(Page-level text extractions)
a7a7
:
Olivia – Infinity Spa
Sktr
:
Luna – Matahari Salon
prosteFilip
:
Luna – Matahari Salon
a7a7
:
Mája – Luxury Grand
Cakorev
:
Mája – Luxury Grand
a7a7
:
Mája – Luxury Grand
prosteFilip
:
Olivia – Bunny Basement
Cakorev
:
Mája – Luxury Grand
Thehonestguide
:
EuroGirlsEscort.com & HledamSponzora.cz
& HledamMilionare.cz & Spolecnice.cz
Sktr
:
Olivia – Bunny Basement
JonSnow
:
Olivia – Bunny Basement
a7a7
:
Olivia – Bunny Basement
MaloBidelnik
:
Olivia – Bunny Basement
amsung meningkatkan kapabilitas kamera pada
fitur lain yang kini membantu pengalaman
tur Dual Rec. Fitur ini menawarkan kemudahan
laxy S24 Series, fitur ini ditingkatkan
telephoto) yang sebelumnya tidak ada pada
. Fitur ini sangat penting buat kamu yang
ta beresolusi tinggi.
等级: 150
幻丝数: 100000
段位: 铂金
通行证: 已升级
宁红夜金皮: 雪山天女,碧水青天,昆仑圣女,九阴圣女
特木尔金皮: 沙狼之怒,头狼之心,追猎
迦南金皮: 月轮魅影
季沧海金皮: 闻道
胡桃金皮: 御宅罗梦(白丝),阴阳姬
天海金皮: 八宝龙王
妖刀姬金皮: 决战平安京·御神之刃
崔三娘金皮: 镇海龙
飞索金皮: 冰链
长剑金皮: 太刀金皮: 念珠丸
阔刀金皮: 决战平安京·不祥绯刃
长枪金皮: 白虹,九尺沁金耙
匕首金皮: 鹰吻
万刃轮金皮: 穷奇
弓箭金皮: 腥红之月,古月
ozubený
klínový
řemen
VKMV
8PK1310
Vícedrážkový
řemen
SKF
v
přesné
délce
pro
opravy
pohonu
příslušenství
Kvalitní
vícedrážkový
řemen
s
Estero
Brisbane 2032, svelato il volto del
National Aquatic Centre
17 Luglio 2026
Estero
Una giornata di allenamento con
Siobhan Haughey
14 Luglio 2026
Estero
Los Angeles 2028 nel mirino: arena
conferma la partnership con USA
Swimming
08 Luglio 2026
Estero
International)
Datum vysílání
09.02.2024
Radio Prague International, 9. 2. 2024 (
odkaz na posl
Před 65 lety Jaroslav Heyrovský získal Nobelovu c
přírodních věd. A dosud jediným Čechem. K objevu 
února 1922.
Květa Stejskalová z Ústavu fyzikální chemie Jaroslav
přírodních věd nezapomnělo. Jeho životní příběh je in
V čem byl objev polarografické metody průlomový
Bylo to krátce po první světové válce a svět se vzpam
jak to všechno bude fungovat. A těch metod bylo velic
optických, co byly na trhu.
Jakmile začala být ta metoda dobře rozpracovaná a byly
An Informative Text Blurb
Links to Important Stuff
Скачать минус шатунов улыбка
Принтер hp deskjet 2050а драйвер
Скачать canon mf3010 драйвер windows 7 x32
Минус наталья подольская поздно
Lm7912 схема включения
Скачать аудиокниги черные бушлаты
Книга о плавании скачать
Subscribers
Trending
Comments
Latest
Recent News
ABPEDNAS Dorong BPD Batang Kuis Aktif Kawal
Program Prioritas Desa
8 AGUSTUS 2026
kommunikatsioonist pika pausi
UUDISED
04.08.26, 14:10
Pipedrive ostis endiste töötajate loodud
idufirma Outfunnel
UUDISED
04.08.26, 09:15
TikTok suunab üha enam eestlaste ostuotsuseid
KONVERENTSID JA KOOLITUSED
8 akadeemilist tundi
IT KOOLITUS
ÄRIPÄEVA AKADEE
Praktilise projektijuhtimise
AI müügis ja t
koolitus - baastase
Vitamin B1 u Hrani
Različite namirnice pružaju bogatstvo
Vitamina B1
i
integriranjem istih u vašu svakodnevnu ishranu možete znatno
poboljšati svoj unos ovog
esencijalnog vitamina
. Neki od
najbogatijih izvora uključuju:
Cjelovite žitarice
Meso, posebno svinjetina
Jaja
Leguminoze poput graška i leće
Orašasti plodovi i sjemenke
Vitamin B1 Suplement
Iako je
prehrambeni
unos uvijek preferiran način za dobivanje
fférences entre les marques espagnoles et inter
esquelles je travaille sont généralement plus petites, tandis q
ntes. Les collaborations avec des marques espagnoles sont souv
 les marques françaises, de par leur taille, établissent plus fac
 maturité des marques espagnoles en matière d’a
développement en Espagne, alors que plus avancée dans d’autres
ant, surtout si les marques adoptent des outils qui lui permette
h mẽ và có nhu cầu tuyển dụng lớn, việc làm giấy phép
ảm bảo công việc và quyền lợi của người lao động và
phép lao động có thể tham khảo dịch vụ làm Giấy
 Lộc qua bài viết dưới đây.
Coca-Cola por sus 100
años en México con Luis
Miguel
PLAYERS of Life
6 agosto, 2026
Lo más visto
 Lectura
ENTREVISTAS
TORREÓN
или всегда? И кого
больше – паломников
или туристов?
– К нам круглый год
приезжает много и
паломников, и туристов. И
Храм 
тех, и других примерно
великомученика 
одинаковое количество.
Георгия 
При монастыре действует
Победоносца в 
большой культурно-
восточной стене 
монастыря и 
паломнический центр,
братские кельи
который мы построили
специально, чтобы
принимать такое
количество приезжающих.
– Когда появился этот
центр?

__WHAT TO DO__:
Set aside each line above that includes the string "plus" and report it.

__ANSWER BOX__:
esquelles je travaille sont généralement plus petites, tandis q
 les marques françaises, de par leur taille, établissent plus fac
développement en Espagne, alors que plus avancée dans d’autres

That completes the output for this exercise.